Bug #2022312 reported by Seyeong Kim
12
This bug affects 1 person
Affects Status Importance Assigned to Milestone
Ubuntu Cloud Archive
New
Undecided
Unassigned
Yoga
New
Undecided
Unassigned
edk2 (Ubuntu)
Fix Released
Undecided
Unassigned
Focal
In Progress
Undecided
Unassigned
Jammy
Fix Released
Undecided
Unassigned

Bug Description

[Impact]

In Focal, secureboot is not working ( black screen right after instance is started )

[Test Case]
0. juju bundle for focal-yoga openstack env
- https://pastebin.ubuntu.com/p/G38JwXMX5G/
1. create custom image with cirros
- openstack image create --container-format bare --disk-format qcow2 --file cirros-0.5.1-x86_64-disk.img cirros
2. set image properties.
- $ openstack image set --property hw_machine_type=q35 --property hw_firmware_type=uefi --property os_secure_boot=required cirros
3. In focal, create instance, and enable secureboot
4. start instance.
5. you just can see only blackscreen.

[Where problems could occur]
Secureboot may have issue.

[Others]
For Jammy, it is ok

instance xml
- https://pastebin.ubuntu.com/p/MnK6nx3vwy/

#ADDED
Testing
1. Prepared cirros and cirros2 image
2. only set secure boot parameters to cirros image
3. launch instances
- instance with cirros image
- instance with cirros2 image
4. test result
- booting cirros instance doesn't work(black screen) with original OVMF_CODE_4M.secboot.fd
- booting cirros instance does work(shows uefi prompt) with patched OVMF_CODE_4M.secboot.fd
- booting cirros2 instance either cases.

Tags: patch sts
Seyeong Kim (seyeongkim)
tags: added: sts
Seyeong Kim (seyeongkim)
description: updated
description: updated
Revision history for this message
Ubuntu Foundations Team Bug Bot (crichton) wrote :

The attachment "lp2022312_focal.debdiff" seems to be a debdiff. The ubuntu-sponsors team has been subscribed to the bug report so that they can review and hopefully sponsor the debdiff.
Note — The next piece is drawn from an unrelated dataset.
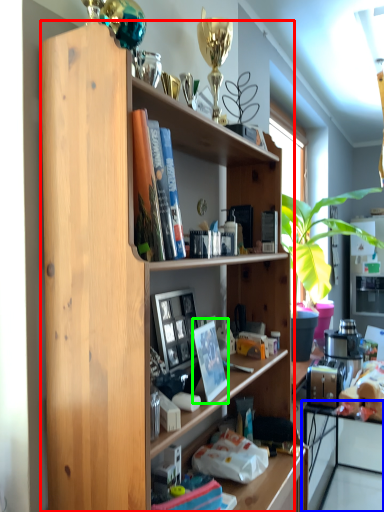 Question: Which object is the closest to the shelf (highlighted by a red box)? Choose among these: computer (highlighted by a blue box) or paperback book (highlighted by a green box).

Choices:
 (A) computer
 (B) paperback book

Answer: (B)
If the attachment isn't a patch, please remove the "patch" flag from the attachment, remove the "patch" tag, and if you are member of the ~ubuntu-sponsors, unsubscribe the team.

[This is an automated message performed by a Launchpad user owned by ~brian-murray, for any issue please contact him.]

tags: added: patch
Seyeong Kim (seyeongkim)
Changed in edk2 (Ubuntu Focal):
assignee: nobody → Seyeong Kim (seyeongkim)
Changed in edk2 (Ubuntu):
status: New → Fix Released
Changed in edk2 (Ubuntu Jammy):
status: New → Fix Released
Seyeong Kim (seyeongkim)
description: updated
Revision history for this message
dann frazier (dannf) wrote :

In focal, you need to pass -global ICH9-LPC.disable_s3=1.

See https://salsa.debian.org/qemu-team/edk2/-/commit/f839ec864df811395863fdd383842ffbcba5cd56

Revision history for this message
Mauricio Faria de Oliveira (mfo) wrote :

Hi Seyeong,

Thanks for looking at this and providing a patch.

The change to edk2/ovmf doesn't seem appropriate for a SRU (it's not adding, but switching; focal is out for ~3 years already; and a report about this only came up now).

Could you please review/address Dann's comment above (patch author)?

I'd think the change should be in the component driving the qemu command,
(in this case, nova, which builds the libvirt xml, per the pastebin),
to align with how it should be done on focal (disable s3).

Thanks!

Changed in edk2 (Ubuntu Focal):
status: New → Won't Fix
Changed in nova (Ubuntu Jammy):
status: New → Invalid
Changed in nova (Ubuntu):
status: New → Invalid
Changed in nova (Ubuntu Focal):
status: New → Incomplete
Changed in edk2 (Ubuntu Focal):
assignee: Seyeong Kim (seyeongkim) → nobody
Changed in nova (Ubuntu Focal):
assignee: nobody → Seyeong Kim (seyeongkim)
Revision history for this message
Seyeong Kim (seyeongkim) wrote :

Thanks for checking mfo.
yeah.
I thought fixing this pkg is more simple :D
The next step should be related to nova.
I'm going to analyze further.

Revision history for this message
Trent Lloyd (lathiat) wrote :

Christian wrote in this bug here that the edk2 fix was preferable, and that setting ICH9-LPC.disable_s3=1 by default may break more things than it fixes:
https://bugs.launchpad.net/ubuntu/+source/edk2/+bug/1903681

It's also notable that bug was raised in 2020 on focal's release so it has been raised (and fixed) earlier than now 3 years local.

According to the above bug, the current version of the file OVMF_CODE.ms.fd is just plainly broken in all cases. So if this patch -only- effects OVMF_CODE.ms.fd and we can confirm that the file is not usable in any situation, the SRU may be more acceptable.

The question remains whether we can safely SRU this change.

My suggestion is that:
(1) We know focal-yoga is broken, but we need to determine whether focal-ussuri (the openstack version that ships with focal) works. If it does work, we could consider a backport of edk2 from jammy into the openstack cloud-archive for yoga. The SRU still needs to be understood thoroughly to be safe but we potentially only affect openstack users, rather than all Ubuntu users.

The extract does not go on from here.